In the current cultural and political climate, it often feels like Christians are being pressured to choose a side quickly, emotionally, and publicly. Headlines move fast. Social media demands reactions. Nuance is treated like compromise. In the middle of all of this, Scripture is often flattened to slogans or weaponized to justify positions it was never meant to carry.


I want to speak carefully, and biblically, I am not a Zionist in the political or ideological sense of the word. I do not believe Christians are called to adopt a modern political movement as a theological mandate. At the same time, I reject antisemitism entirely, grieve its growing rise, and firmly believe based on Scripture that God is not finished with the Jewish people. Those two convictions are not contradictory. They are deeply biblical. What follows is an attempt to untangle what belongs to Scripture from what belongs to politics, what is timeless truth from what is modern ideology, and how Christians can remain faithful to the gospel without becoming captive to headlines.


Defining Terms Matters More Than Most Realize

Much of the confusion in the church today comes from collapsing different ideas into one word.

In Scripture, Israel refers first to the descendants of Jacob and the covenant people through whom God revealed Himself to the world. It also becomes, through Christ, a redemptive category tied to promise, faith, and fulfillment.

The modern State of Israel is a 20th-century political nation-state, formed in a specific historical context, with borders, policies, military power, and moral accountability like any other nation.

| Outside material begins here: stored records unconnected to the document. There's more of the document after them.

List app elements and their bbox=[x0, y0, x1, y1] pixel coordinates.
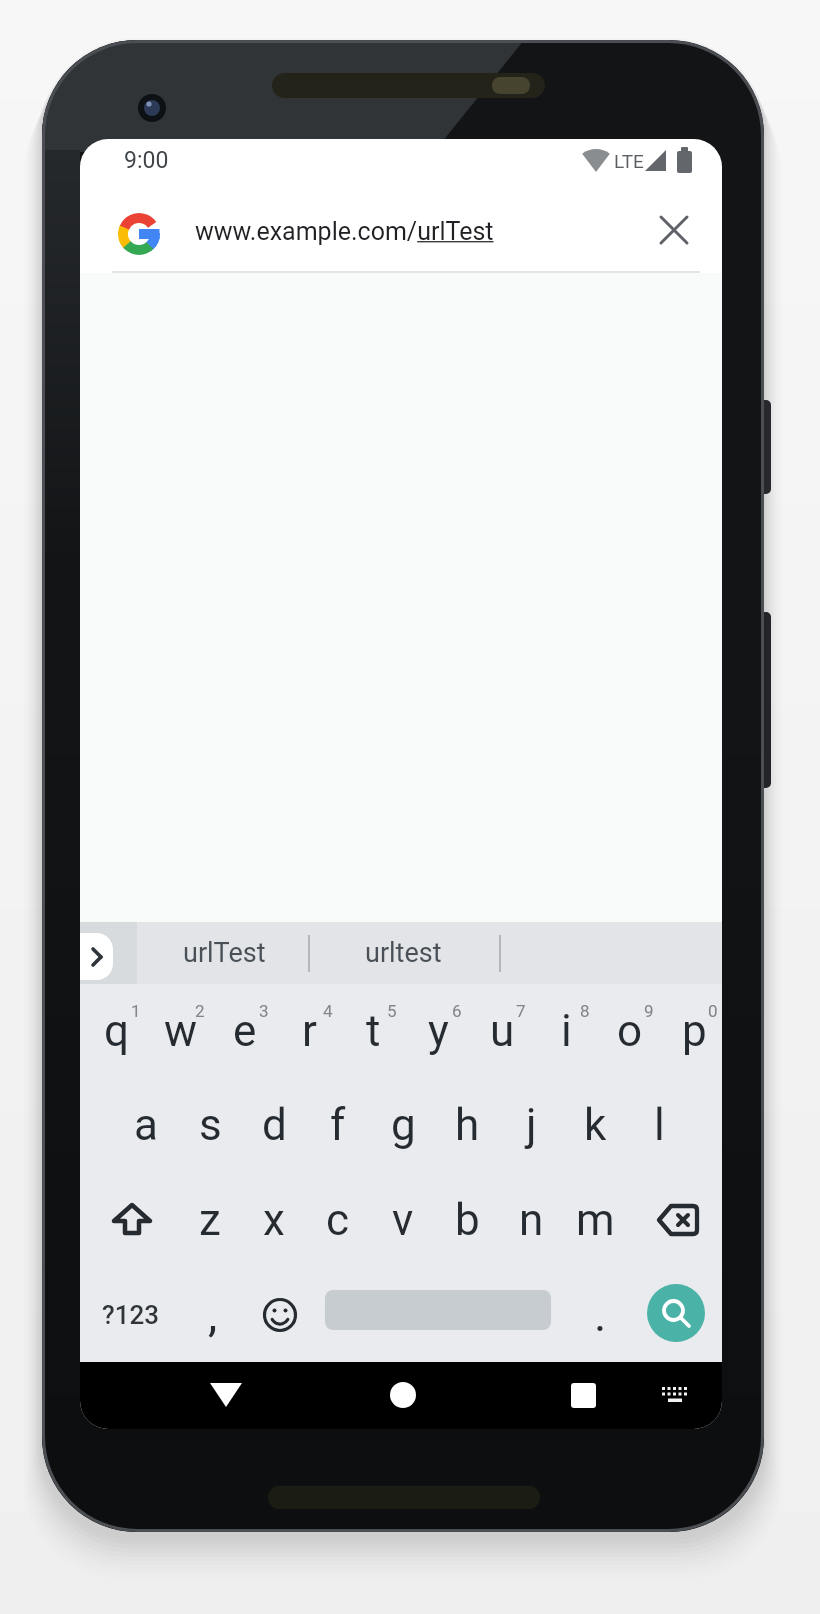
button[interactable]: , bbox=[181, 1267, 245, 1362]
staticText: 7 bbox=[516, 1001, 526, 1021]
button[interactable]: r bbox=[277, 984, 341, 1078]
button[interactable]: y bbox=[406, 984, 470, 1078]
staticText: urlTest bbox=[183, 937, 266, 969]
button[interactable]: h bbox=[435, 1078, 499, 1172]
staticText: a bbox=[134, 1099, 158, 1151]
button[interactable] bbox=[654, 210, 694, 250]
button[interactable]: e bbox=[213, 984, 277, 1078]
button[interactable]: www.example.com/urlTest bbox=[195, 217, 494, 246]
staticText: 9 bbox=[644, 1001, 654, 1021]
button[interactable]: d bbox=[242, 1078, 306, 1172]
button[interactable] bbox=[386, 1378, 420, 1412]
button[interactable] bbox=[647, 1284, 705, 1342]
staticText: h bbox=[455, 1099, 480, 1151]
button[interactable] bbox=[638, 1173, 718, 1267]
staticText: 4 bbox=[323, 1001, 333, 1021]
button[interactable]: w bbox=[149, 984, 213, 1078]
button[interactable]: p bbox=[662, 984, 722, 1078]
staticText: n bbox=[519, 1194, 544, 1246]
button[interactable]: l bbox=[627, 1078, 691, 1172]
staticText: g bbox=[391, 1099, 416, 1151]
button[interactable] bbox=[248, 1267, 312, 1362]
staticText: k bbox=[584, 1099, 607, 1151]
staticText: 6 bbox=[452, 1001, 462, 1021]
staticText: d bbox=[262, 1099, 287, 1151]
button[interactable]: s bbox=[178, 1078, 242, 1172]
button[interactable]: x bbox=[242, 1173, 306, 1267]
button[interactable] bbox=[655, 1380, 695, 1410]
button[interactable] bbox=[566, 1378, 600, 1412]
button[interactable] bbox=[80, 933, 113, 980]
staticText: 3 bbox=[259, 1001, 269, 1021]
staticText: 0 bbox=[708, 1001, 718, 1021]
staticText: j bbox=[526, 1099, 537, 1151]
staticText: r bbox=[302, 1005, 317, 1057]
staticText: urltest bbox=[365, 937, 442, 969]
button[interactable]: j bbox=[499, 1078, 563, 1172]
button[interactable]: z bbox=[178, 1173, 242, 1267]
button[interactable]: i bbox=[534, 984, 598, 1078]
staticText: 1 bbox=[131, 1001, 141, 1021]
staticText: u bbox=[490, 1005, 515, 1057]
staticText: . bbox=[594, 1287, 607, 1342]
staticText: m bbox=[576, 1194, 615, 1246]
button[interactable]: u bbox=[470, 984, 534, 1078]
button[interactable]: . bbox=[568, 1267, 632, 1362]
button[interactable]: ?123 bbox=[90, 1267, 170, 1362]
staticText: LTE bbox=[614, 150, 644, 172]
button[interactable] bbox=[209, 1378, 243, 1412]
staticText: x bbox=[263, 1194, 285, 1246]
staticText: 2 bbox=[195, 1001, 205, 1021]
button[interactable]: m bbox=[563, 1173, 627, 1267]
staticText: p bbox=[682, 1005, 707, 1057]
button[interactable] bbox=[92, 1173, 172, 1267]
staticText: l bbox=[654, 1099, 665, 1151]
button[interactable]: v bbox=[371, 1173, 435, 1267]
button[interactable]: f bbox=[306, 1078, 370, 1172]
staticText: s bbox=[199, 1099, 222, 1151]
staticText: 8 bbox=[580, 1001, 590, 1021]
button[interactable]: o bbox=[598, 984, 662, 1078]
staticText: i bbox=[561, 1005, 572, 1057]
staticText: o bbox=[617, 1005, 643, 1057]
staticText: c bbox=[326, 1194, 350, 1246]
button[interactable]: urlTest bbox=[157, 922, 291, 984]
staticText: t bbox=[366, 1005, 381, 1057]
button[interactable]: a bbox=[114, 1078, 178, 1172]
button[interactable]: n bbox=[499, 1173, 563, 1267]
button[interactable]: g bbox=[371, 1078, 435, 1172]
button[interactable]: q bbox=[85, 984, 149, 1078]
button[interactable]: t bbox=[341, 984, 405, 1078]
staticText: 9:00 bbox=[124, 147, 169, 174]
staticText: b bbox=[455, 1194, 480, 1246]
button[interactable]: c bbox=[306, 1173, 370, 1267]
staticText: y bbox=[428, 1005, 449, 1057]
staticText: w bbox=[164, 1005, 198, 1057]
staticText: q bbox=[104, 1005, 130, 1057]
staticText: ?123 bbox=[102, 1300, 159, 1330]
staticText: f bbox=[330, 1099, 346, 1151]
staticText: v bbox=[392, 1194, 414, 1246]
staticText: 5 bbox=[387, 1001, 397, 1021]
staticText: z bbox=[199, 1194, 221, 1246]
staticText: e bbox=[233, 1005, 257, 1057]
button[interactable]: b bbox=[435, 1173, 499, 1267]
button[interactable]: k bbox=[563, 1078, 627, 1172]
staticText: , bbox=[208, 1287, 218, 1342]
button[interactable]: urltest bbox=[336, 922, 470, 984]
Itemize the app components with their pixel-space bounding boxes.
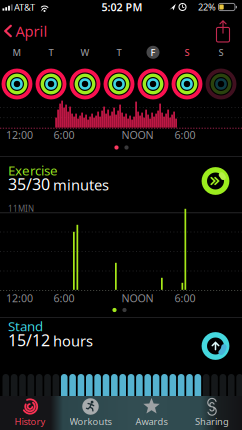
staticText: History (14, 415, 46, 428)
staticText: S (218, 46, 224, 58)
staticText: 12:00 (6, 291, 33, 305)
staticText: 11MIN (8, 203, 34, 214)
staticText: T (48, 46, 54, 58)
staticText: 15/12 (8, 329, 50, 351)
staticText: Stand (8, 317, 43, 335)
staticText: hours (53, 331, 93, 351)
staticText: AT&T (14, 1, 35, 13)
staticText: F (150, 46, 156, 58)
staticText: T (116, 46, 122, 58)
staticText: Exercise (8, 161, 58, 179)
staticText: 6:00 (174, 128, 196, 142)
staticText: Workouts (70, 415, 112, 428)
staticText: Sharing (195, 415, 229, 428)
staticText: 6:00 (54, 128, 74, 142)
staticText: S (184, 46, 190, 58)
staticText: NOON (122, 128, 154, 142)
staticText: M (12, 46, 22, 58)
staticText: April (16, 21, 48, 41)
staticText: 35/30 (8, 173, 50, 195)
staticText: 12:00 (6, 128, 33, 142)
staticText: 6:00 (54, 291, 74, 305)
staticText: 22% (198, 1, 216, 13)
staticText: minutes (53, 175, 109, 195)
staticText: W (80, 46, 90, 58)
staticText: NOON (122, 291, 154, 305)
staticText: Awards (136, 415, 168, 428)
staticText: 5:02 PM (102, 0, 142, 14)
staticText: 6:00 (174, 291, 196, 305)
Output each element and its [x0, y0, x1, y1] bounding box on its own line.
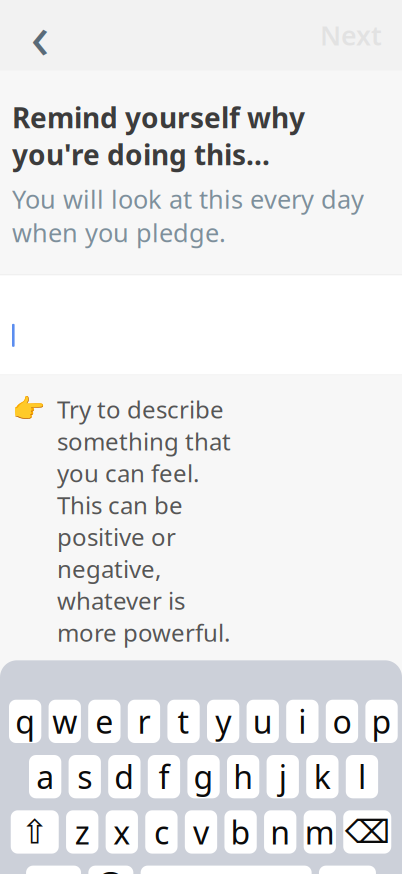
staticText: s — [77, 755, 92, 798]
staticText: e — [95, 700, 113, 743]
button[interactable]: g — [187, 755, 220, 798]
staticText: z — [75, 811, 90, 853]
button[interactable]: x — [106, 810, 138, 854]
staticText: o — [332, 700, 351, 743]
button[interactable]: Numbers — [26, 866, 81, 874]
staticText: ‹ — [30, 0, 50, 76]
button[interactable]: Next — [314, 11, 388, 59]
staticText: Remind yourself why you're doing this... — [12, 99, 305, 173]
staticText: v — [193, 811, 209, 853]
button[interactable]: b — [224, 810, 257, 854]
staticText: r — [137, 700, 150, 743]
button[interactable]: w — [49, 700, 81, 743]
button[interactable]: d — [108, 755, 140, 798]
staticText: p — [372, 700, 392, 743]
button[interactable]: o — [326, 700, 358, 743]
button[interactable]: Back — [14, 9, 66, 61]
button[interactable]: m — [304, 810, 336, 854]
staticText: k — [314, 755, 331, 798]
button[interactable]: Space — [141, 866, 312, 874]
button[interactable]: Text field — [0, 275, 402, 375]
button[interactable]: n — [264, 810, 296, 854]
staticText: t — [178, 700, 190, 743]
button[interactable]: z — [66, 810, 98, 854]
staticText: b — [231, 811, 251, 853]
button[interactable]: a — [29, 755, 61, 798]
button[interactable]: i — [286, 700, 318, 743]
button[interactable]: l — [346, 755, 378, 798]
button[interactable]: Return — [319, 866, 376, 874]
button[interactable]: u — [247, 700, 279, 743]
button[interactable]: Delete — [343, 810, 391, 854]
button[interactable]: p — [365, 700, 398, 743]
button[interactable]: v — [185, 810, 217, 854]
staticText: l — [358, 755, 366, 798]
button[interactable]: f — [148, 755, 180, 798]
button[interactable]: c — [145, 810, 178, 854]
staticText: ☺ — [93, 868, 128, 874]
button[interactable]: k — [306, 755, 338, 798]
staticText: n — [270, 811, 290, 853]
staticText: u — [253, 700, 273, 743]
staticText: h — [233, 755, 253, 798]
button[interactable]: q — [9, 700, 41, 743]
staticText: q — [15, 700, 35, 743]
button[interactable]: h — [227, 755, 259, 798]
button[interactable]: Emoji — [88, 866, 133, 874]
button[interactable]: y — [207, 700, 239, 743]
staticText: g — [194, 755, 214, 798]
staticText: ⌫ — [345, 814, 390, 850]
button[interactable]: s — [69, 755, 101, 798]
staticText: You will look at this every day when you… — [12, 182, 364, 249]
button[interactable]: t — [167, 700, 200, 743]
staticText: m — [305, 811, 335, 853]
staticText: 👉 — [12, 393, 45, 424]
staticText: w — [52, 700, 77, 743]
staticText: y — [215, 700, 231, 743]
button[interactable]: Shift — [11, 810, 59, 854]
button[interactable]: e — [88, 700, 120, 743]
staticText: Try to describe something that you can f… — [57, 393, 231, 648]
staticText: a — [36, 755, 54, 798]
staticText: j — [279, 755, 287, 798]
staticText: i — [298, 700, 306, 743]
staticText: c — [154, 811, 169, 853]
button[interactable]: j — [267, 755, 299, 798]
staticText: Next — [320, 18, 382, 53]
staticText: ⇧ — [21, 813, 49, 851]
button[interactable]: r — [128, 700, 160, 743]
staticText: x — [113, 811, 130, 853]
staticText: d — [114, 755, 134, 798]
staticText: f — [158, 755, 169, 798]
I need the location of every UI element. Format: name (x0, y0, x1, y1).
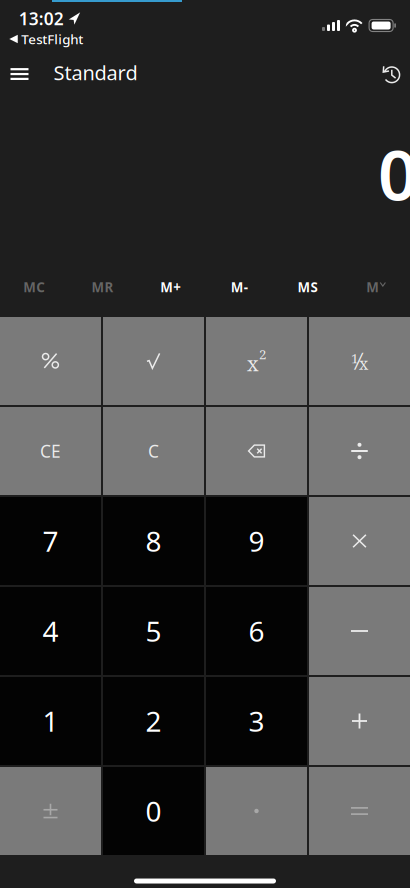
button[interactable]: MS (273, 270, 342, 304)
button[interactable]: 2 (103, 677, 204, 765)
button[interactable]: Divide (309, 407, 410, 495)
button[interactable]: Squared (206, 317, 307, 405)
staticText: 0 (378, 128, 410, 220)
staticText: 5 (146, 612, 162, 650)
button[interactable]: 5 (103, 587, 204, 675)
button[interactable]: Reciprocal (309, 317, 410, 405)
staticText: 13:02 (19, 7, 64, 30)
staticText: 0 (146, 792, 162, 830)
button[interactable]: 1 (0, 677, 101, 765)
staticText: MR (92, 278, 114, 296)
button[interactable]: Equals (309, 767, 410, 855)
staticText: 8 (146, 522, 162, 560)
staticText: 9 (248, 522, 264, 560)
button[interactable]: M- (205, 270, 273, 304)
staticText: 7 (42, 522, 58, 560)
staticText: M- (231, 278, 248, 296)
button[interactable]: Plus minus (0, 767, 101, 855)
staticText: Standard (54, 59, 138, 86)
staticText: C (148, 440, 159, 462)
staticText: MC (23, 278, 45, 296)
staticText: ⁄ (358, 346, 359, 376)
button[interactable]: 7 (0, 497, 101, 585)
button[interactable]: Backspace (206, 407, 307, 495)
button[interactable]: History (370, 53, 410, 97)
button[interactable]: Standard (54, 50, 138, 94)
button[interactable]: 4 (0, 587, 101, 675)
staticText: 3 (248, 702, 264, 740)
button[interactable]: 0 (103, 767, 204, 855)
staticText: 6 (248, 612, 264, 650)
staticText: 1 (42, 702, 58, 740)
button[interactable]: M (342, 270, 410, 304)
staticText: TestFlight (21, 30, 83, 48)
button[interactable]: 9 (206, 497, 307, 585)
button[interactable]: CE (0, 407, 101, 495)
staticText: 2 (259, 345, 266, 363)
button[interactable]: 8 (103, 497, 204, 585)
button[interactable]: Percent (0, 317, 101, 405)
button[interactable]: C (103, 407, 204, 495)
staticText: CE (40, 440, 61, 462)
staticText: x (359, 353, 368, 374)
button[interactable]: 6 (206, 587, 307, 675)
staticText: 4 (42, 612, 58, 650)
staticText: MS (298, 278, 318, 296)
button[interactable]: Minus (309, 587, 410, 675)
button[interactable]: 3 (206, 677, 307, 765)
staticText: x (247, 350, 259, 377)
button[interactable]: Plus (309, 677, 410, 765)
button[interactable]: MC (0, 270, 68, 304)
button[interactable]: MR (68, 270, 137, 304)
staticText: M+ (160, 278, 181, 296)
button[interactable]: M+ (137, 270, 205, 304)
button[interactable]: Menu (0, 52, 42, 96)
button[interactable]: Square root (103, 317, 204, 405)
staticText: 1 (351, 349, 358, 367)
staticText: M (366, 278, 379, 296)
staticText: 2 (146, 702, 162, 740)
button[interactable]: Multiply (309, 497, 410, 585)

Zionism is a modern political and nationalist movement that emerged in the late 19th century with the goal of establishing and supporting a Jewish homeland in the land historically known in Scripture as Israel. While the Bible clearly affirms that God gave this land to the descendants of Abraham, Isaac, and Jacob by covenant promise, modern Zionism is a political movement shaped by history, empire, and global politics not a direct continuation of biblical Israel.

Christian Zionism is a theological-political framework that treats support for the modern State of Israel as a biblical obligation for Christians and often reads current events directly into prophecy.

These are not the same thing. Treating them as interchangeable does violence to Scripture and shuts down honest conversation before it can begin.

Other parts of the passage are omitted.